Было что праздновать: торжествовала как теория, так и эксперимент. В мощных столкновениях частиц ЦЕРН воссоздал печь младенческой Вселенной – первичное скопление кварков, глюонов и других космических ингредиентов. Однако посреди утренних празднеств 4 июля 2012 года скрывалась какая-то темная тайна, нечто тревожное – то, что беспокоило всех теоретиков, собравшихся в зале. Проблема скрывалась в следующем предложении:
Открыта новая частица с массой около 125 ГэВ…
125 ГэВ. Это около 2,2 × 10–25 кг, если перейти на привычные единицы измерения[104]. Почти в миллиард миллиардов раз меньше, чем масса мимариды – самого маленького насекомого в мире. Конечно, не хотелось бы сравнивать мимариду, состоящую из миллиардов и миллиардов атомов, с единственным бозоном Хиггса, однако даже в этом случае хиггсон гораздо легче, чем ожидалось. По общему мнению, он должен был оказаться действительно тяжелой частицей – намного тяжелее, чем электрон или протон. Он должен весить несколько микрограммов. Примерно как мимарида.

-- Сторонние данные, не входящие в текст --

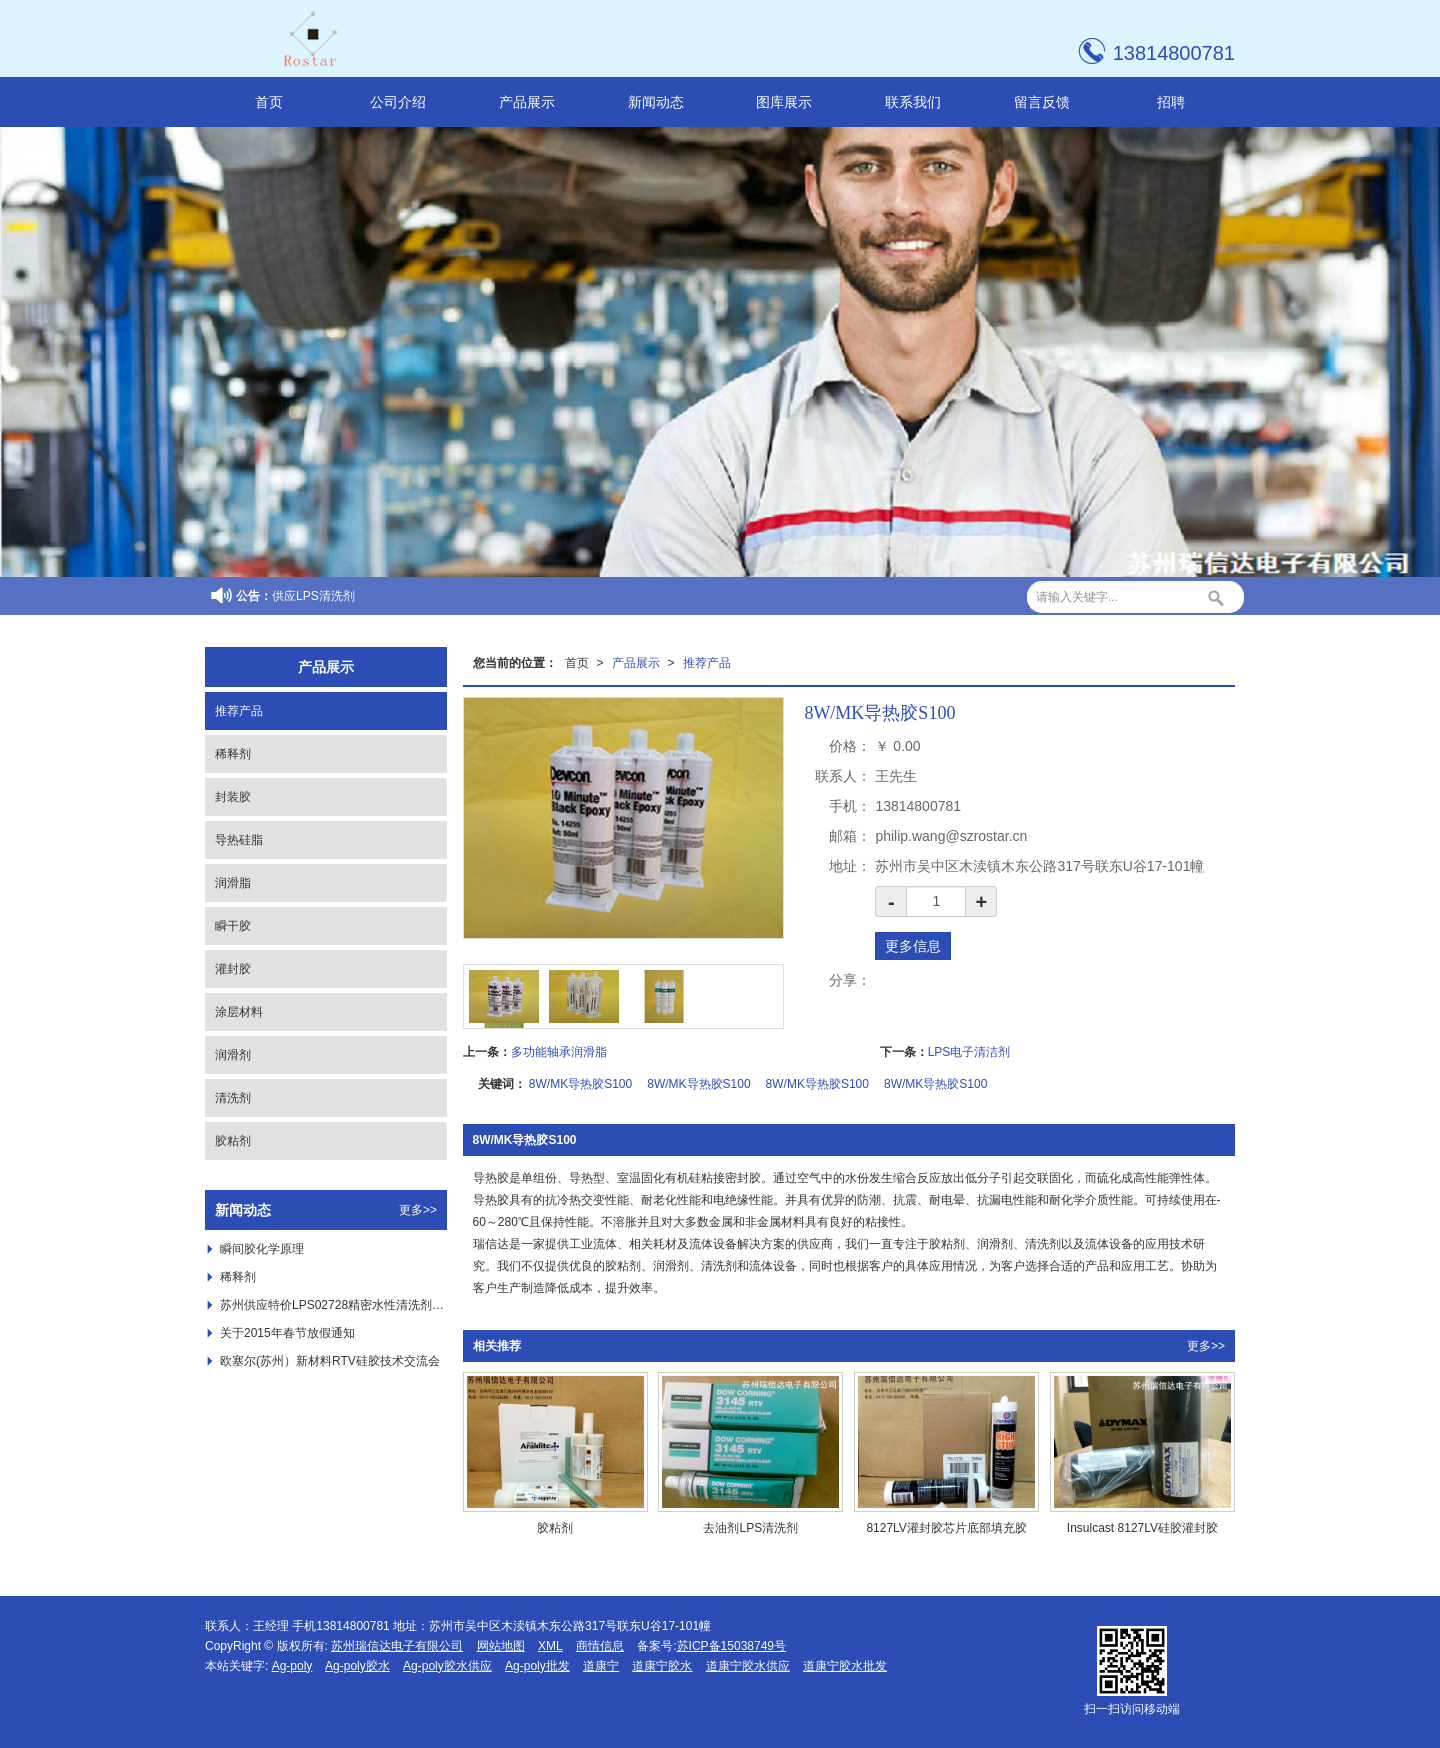 The height and width of the screenshot is (1748, 1440). Describe the element at coordinates (731, 1646) in the screenshot. I see `苏ICP备15038749号` at that location. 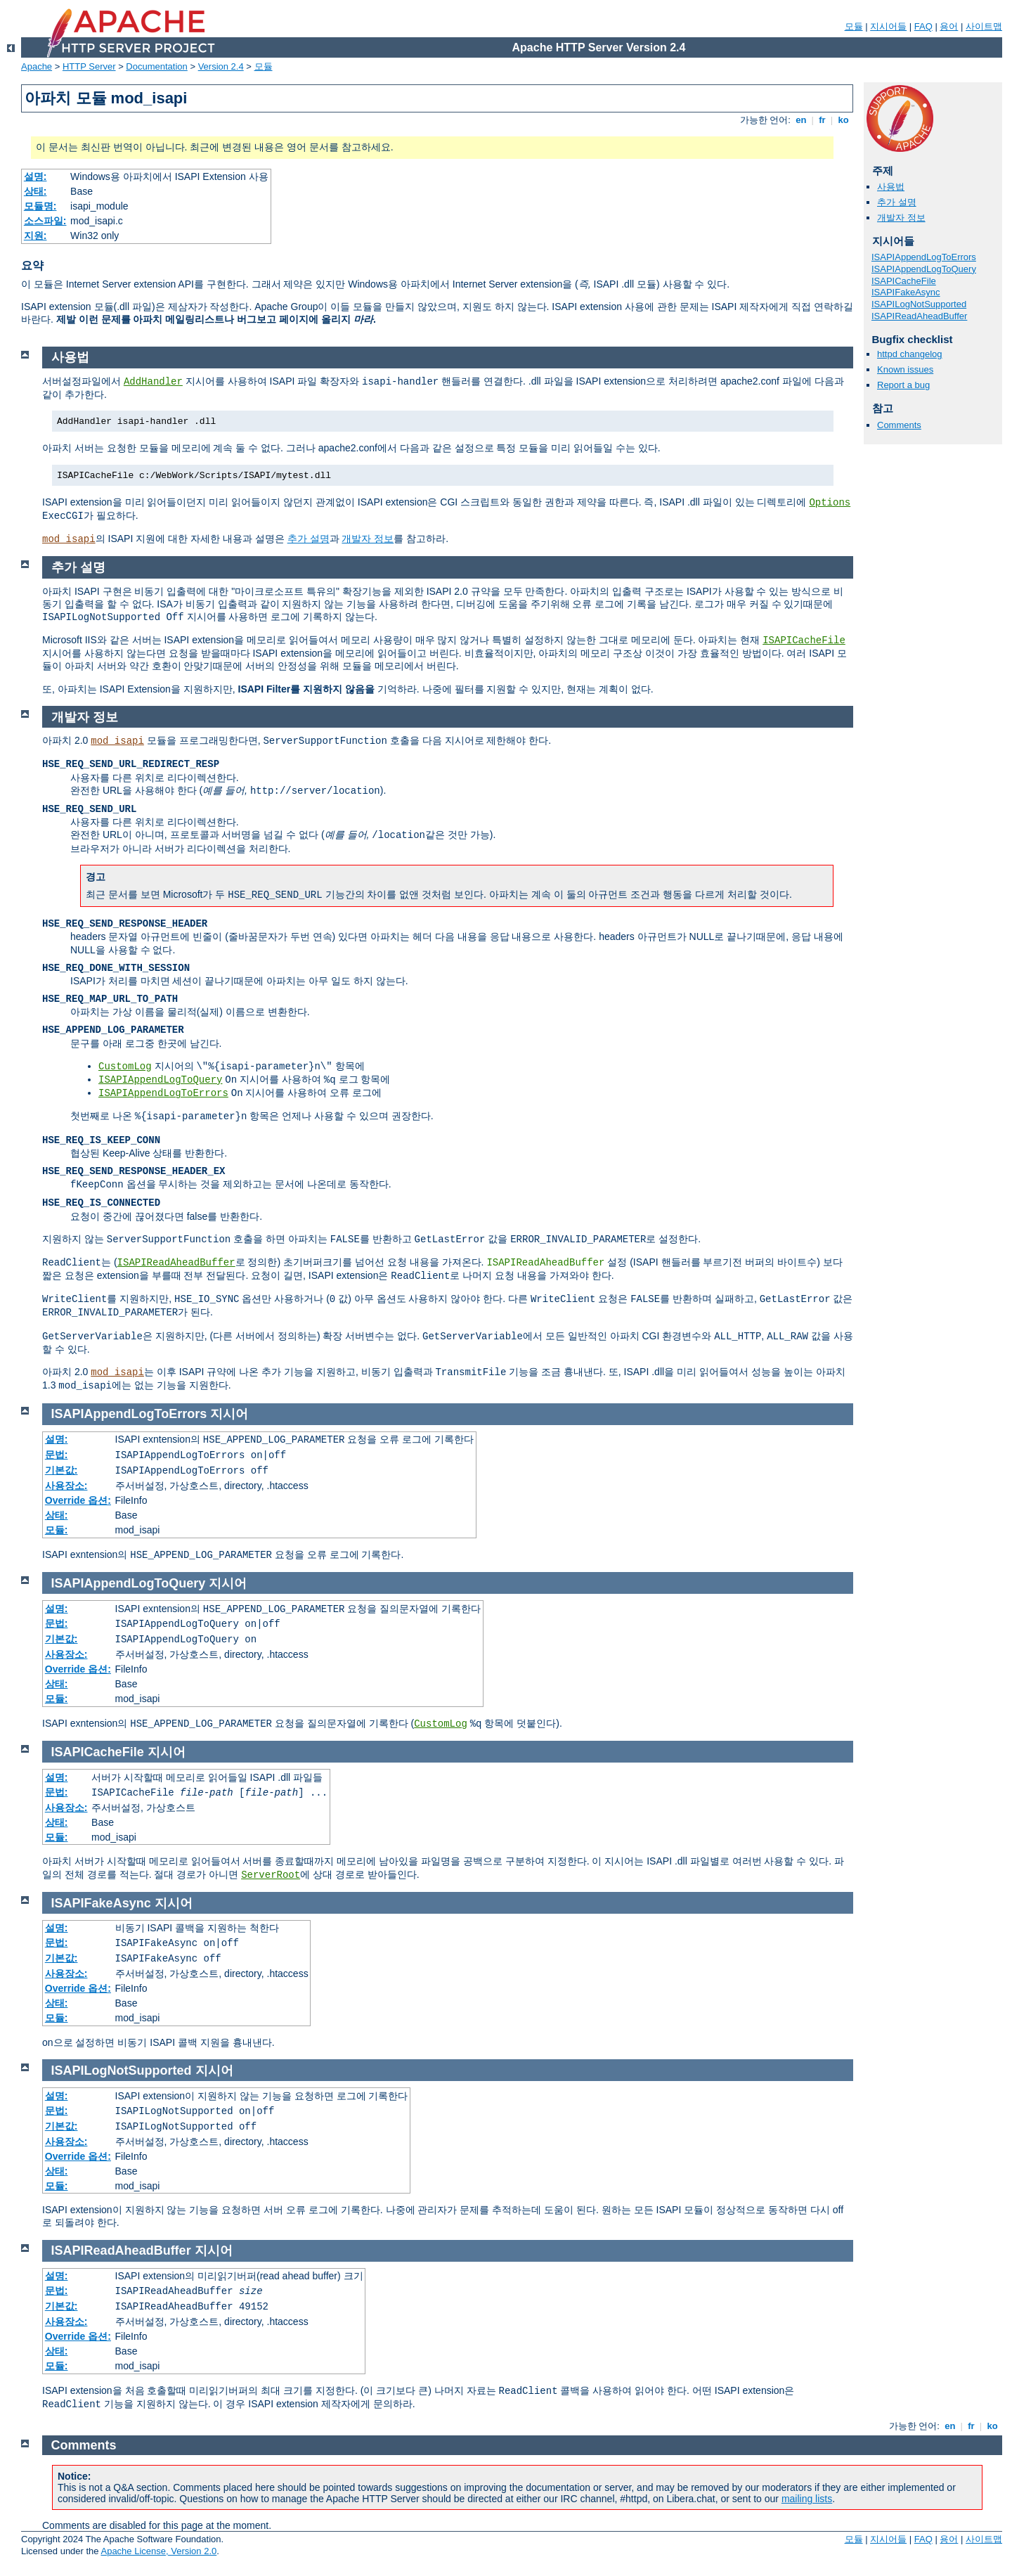 The width and height of the screenshot is (1012, 2576). What do you see at coordinates (903, 385) in the screenshot?
I see `Report a bug` at bounding box center [903, 385].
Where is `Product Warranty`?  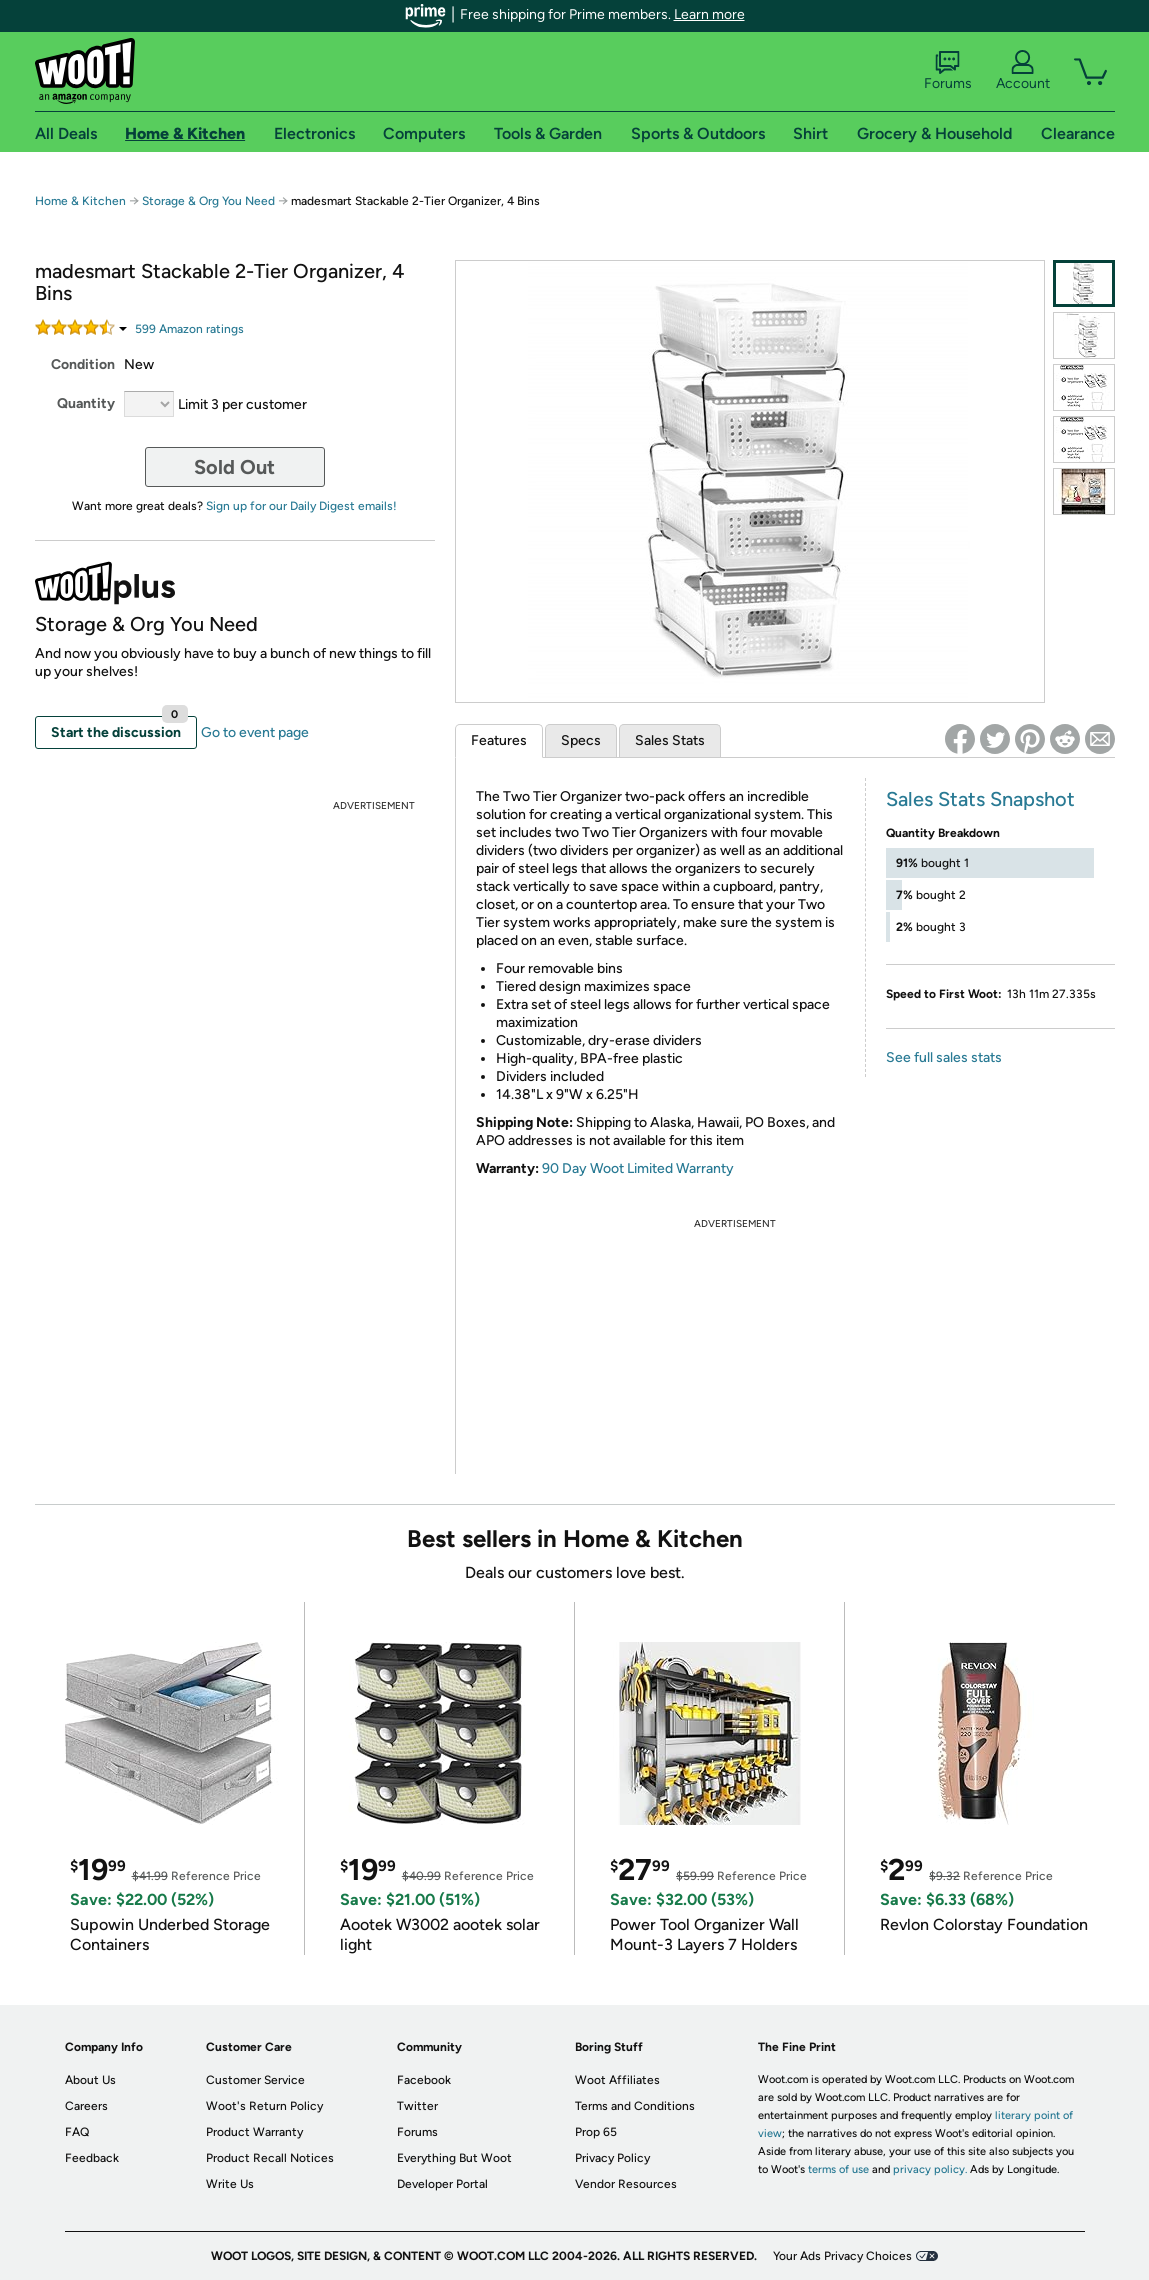 Product Warranty is located at coordinates (254, 2132).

Я знаю, о чем вы думаете: какое отношение мимариды имеют к бозону Хиггса? Ответ – никакого, во всяком случае не напрямую. Оказывается, мимарида весит почти столько же, сколько квантовая черная дыра, самый маленький и плотный объект, который допускает гравитация. Это насекомое и квантовая черная дыра могут обладать примерно одинаковой массой, только черная дыра втискивает ее в пространство, которое меньше в миллион триллионов триллионов раз с лишним. Она сжимает одиннадцать микрограммов в шар, радиус которого равен планковской длине, около 1,6 × 10–35 метров. В таких масштабах гравитация начинает разрушать ткань пространства и времени. Это невообразимо маленькое расстояние, но оно должно быть очень важным для хиггсона. Если мы доведем наше понимание физики до этого крохотного порога, бурлящий мир квантовой механики вовлечет бозон Хиггса, и он в итоге встретится лицом к лицу с квантовой гравитацией. Детали я объясню позже в этой главе. А пока попробуйте принять, что бозон Хиггса должен весить столько же, сколько мимарида, и почти столько же, сколько квантовая черная дыра. Однако это не так: его масса составляет 0,0000000000000001 от этой величины, и никто не знает почему.
В предыдущей главе я пытался убедить вас, что крохотные числа требуют объяснения. Когда вы сталкиваетесь с нулем, природа дразнит вас своей красотой – своей симметрией. В конце концов, совершенство заключено в нуле. А как насчет маленького и отличного от нуля числа, например 0,0000000000000001? Это близко к совершенству, но не совсем. Это симметрия с небольшим изъяном, словно половины лица идеально совпадают, за исключением лишней крошечной веснушки на левой щеке. В физическом мире вы не ожидаете увидеть большие или маленькие числа, если не находитесь под заклинанием симметрии. Отношения двух величин, которые вы наблюдаете, должны быть ничем не примечательны: величины различаются примерно в несколько раз. Если же вы видите какие-то примечательные числа, то, скорее всего, и происходит что-то примечательное.